Balancing all of that, I think the opportunity for orgs to respond to the post in comments was and is adequate here.
In contrast, when one is writing a deep dive on a narrower issue, the odds seem considerably higher that the organization has material information that isn’t published because of opportunity costs, lack of any reason to think there would be public interest, etc. But I’d expect most orgs’ basic fundraising ask to have been at least moderately deliberate.
Here, it seems reasonable to assume that orgs will have made a conscious decision about what general information they want to share with would-be small/medium donors. So there isn’t much reason to expect that an inquiry (along with notice that the author is planning to publish on-Forum) would yield material additional information.[1]
This seems quite false to me. Far from “isn’t much reason”, we already know that such an inquiry would have yielded additional information, because Malo almost definitely would have corrected Michael’s material misunderstanding about MIRI’s work.

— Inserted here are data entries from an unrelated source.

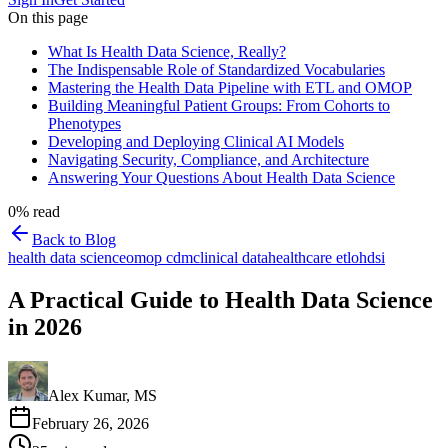
On this page
What Is Health Data Science, Really?
The Indispensable Role of Standardized Vocabularies
Mastering the Health Data Pipeline with ETL and OMOP
Building Meaningful Patient Groups: From Cohorts to
Phenotypes
Developing and Deploying Clinical AI Models
Navigating Security, Compliance, and Architecture
Answering Your Questions About Health Data Science
0
% read
Back to Blog
health data science
omop cdm
clinical data
healthcare etl
ohdsi
A Practical Guide to Health Data Science
in 2026
Alex Kumar, MS
February 26, 2026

Additionally, my experience of writing similar posts is that there are often many material small facts that small orgs haven’t disclosed but would happily explain in an email. Even basic facts like “what publications have you produced this year” would be impossible to determine otherwise. Small orgs just aren’t that strategic about what they disclose!

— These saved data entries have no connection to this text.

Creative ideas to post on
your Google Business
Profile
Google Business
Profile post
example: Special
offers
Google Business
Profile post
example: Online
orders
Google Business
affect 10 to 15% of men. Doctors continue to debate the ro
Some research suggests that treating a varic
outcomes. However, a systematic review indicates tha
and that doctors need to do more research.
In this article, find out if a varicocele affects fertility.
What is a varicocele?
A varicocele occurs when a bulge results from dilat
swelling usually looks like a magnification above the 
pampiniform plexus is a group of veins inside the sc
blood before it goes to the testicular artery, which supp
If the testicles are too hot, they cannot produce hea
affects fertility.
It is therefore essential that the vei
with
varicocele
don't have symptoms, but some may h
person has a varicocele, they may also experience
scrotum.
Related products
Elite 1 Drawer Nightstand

I think it’s reasonable for a donor to decide where to donate based on publicly available data and to share their conclusions with others. Michael disclosed the scope and limitations of his analysis, and referred to other funders having made different decisions. The implied reader of the post is pretty sophisticated and would be expected to know that these funders may have access to information on initiatives that haven’t been/can’t be publicly discussed.
While I appreciate why orgs may not want to release public information on all initiatives, the unavoidable consequence of that decision is that small/medium donors are not in a position to consider those initiatives when deciding whether to donate. Moreover, I think Open Phil et al. are capable of adjusting their own donation patterns in consideration of the fact that some orgs’ ability to fundraise from the broader EA & AIS communities is impaired by their need for unusually-low-for-EA levels of public transparency.
“Run posts by orgs” is ordinarily a good practice, at least where you are conducting a deep dive into some issue on which one might expect significant information to be disclosed. Here, it seems reasonable to assume that orgs will have made a conscious decision about what general information they want to share with would-be small/medium donors. So there isn’t much reason to expect that an inquiry (along with notice that the author is planning to publish on-Forum) would yield material additional information.[1] Against that, the costs of reaching out to ~28 orgs is not insignificant and would be a significant barrier to people authoring this kind of post. The post doesn’t seem to rely on significant non-public information, accuse anyone of misconduct, or have other characteristics that would make advance notice and comment particularly valuable.
Balancing all of that, I think the opportunity for orgs to respond to the post in comments was and is adequate here.
In contrast, when one is writing a deep dive on a narrower issue, the odds seem considerably higher that the organization has material information that isn’t published because of opportunity costs, lack of any reason to think there would be public interest, etc. But I’d expect most orgs’ basic fundraising ask to have been at least moderately deliberate.
This seems quite false to me. Far from “isn’t much reason”, we already know that such an inquiry would have yielded additional information, because Malo almost definitely would have corrected Michael’s material misunderstanding about MIRI’s work.
Additionally, my experience of writing similar posts is that there are often many material small facts that small orgs haven’t disclosed but would happily explain in an email. Even basic facts like “what publications have you produced this year” would be impossible to determine otherwise. Small orgs just aren’t that strategic about what they disclose!